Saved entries
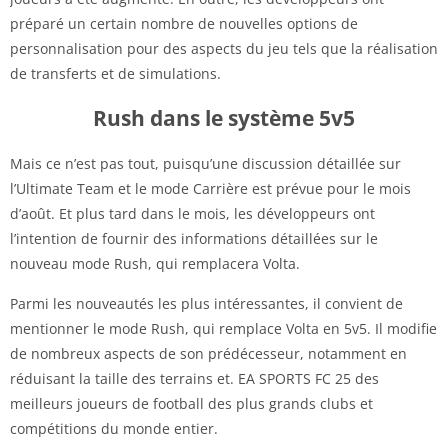
préparé un certain nombre de nouvelles options de
personnalisation pour des aspects du jeu tels que la réalisation
de transferts et de simulations.
Rush dans le système 5v5
Mais ce n’est pas tout, puisqu’une discussion détaillée sur
l’Ultimate Team et le mode Carrière est prévue pour le mois
d’août. Et plus tard dans le mois, les développeurs ont
l’intention de fournir des informations détaillées sur le
nouveau mode Rush, qui remplacera Volta.
Parmi les nouveautés les plus intéressantes, il convient de
mentionner le mode Rush, qui remplace Volta en 5v5. Il modifie
de nombreux aspects de son prédécesseur, notamment en
réduisant la taille des terrains et. EA SPORTS FC 25 des
meilleurs joueurs de football des plus grands clubs et
compétitions du monde entier.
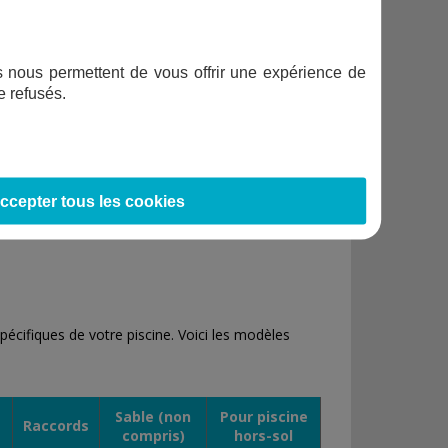
ifs nous permettent de vous offrir une expérience de
e refusés.
ccepter tous les cookies
écifiques de votre piscine. Voici les modèles
Sable (non
Pour piscine
Raccords
compris)
hors-sol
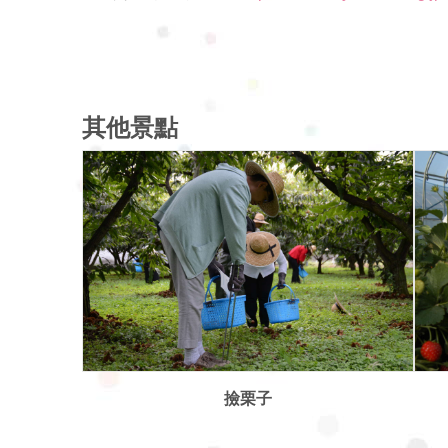
其他景點
採水果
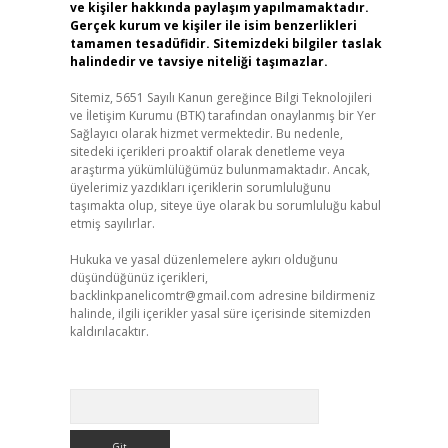
ve kişiler hakkında paylaşım yapılmamaktadır.
Gerçek kurum ve kişiler ile isim benzerlikleri
tamamen tesadüfidir. Sitemizdeki bilgiler taslak
halindedir ve tavsiye niteliği taşımazlar.
Sitemiz, 5651 Sayılı Kanun gereğince Bilgi Teknolojileri
ve İletişim Kurumu (BTK) tarafından onaylanmış bir Yer
Sağlayıcı olarak hizmet vermektedir. Bu nedenle,
sitedeki içerikleri proaktif olarak denetleme veya
araştırma yükümlülüğümüz bulunmamaktadır. Ancak,
üyelerimiz yazdıkları içeriklerin sorumluluğunu
taşımakta olup, siteye üye olarak bu sorumluluğu kabul
etmiş sayılırlar.
Hukuka ve yasal düzenlemelere aykırı olduğunu
düşündüğünüz içerikleri,
backlinkpanelicomtr@gmail.com
adresine bildirmeniz
halinde, ilgili içerikler yasal süre içerisinde sitemizden
kaldırılacaktır.
Arama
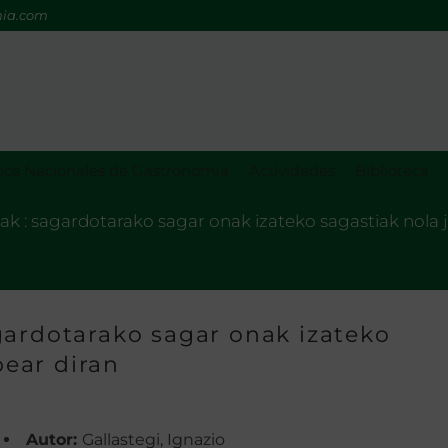
mia.com
os Nacionales de Gastronomía
Actividades
Biblioteca
k : sagardotarako sagar onak izateko sagastiak nola jar
gardotarako sagar onak izateko
bear diran
Autor:
Gallastegi, Ignazio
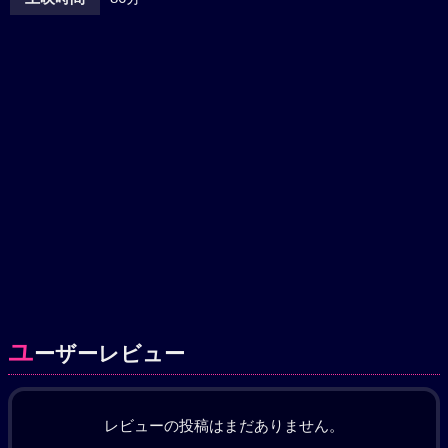
ユ
ーザーレビュー
レビューの投稿はまだありません。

▸ About this task
Please show every line of the records that holds the word "dans".

▸ Written solution
Rush dans le système 5v5
d’août. Et plus tard dans le mois, les développeurs ont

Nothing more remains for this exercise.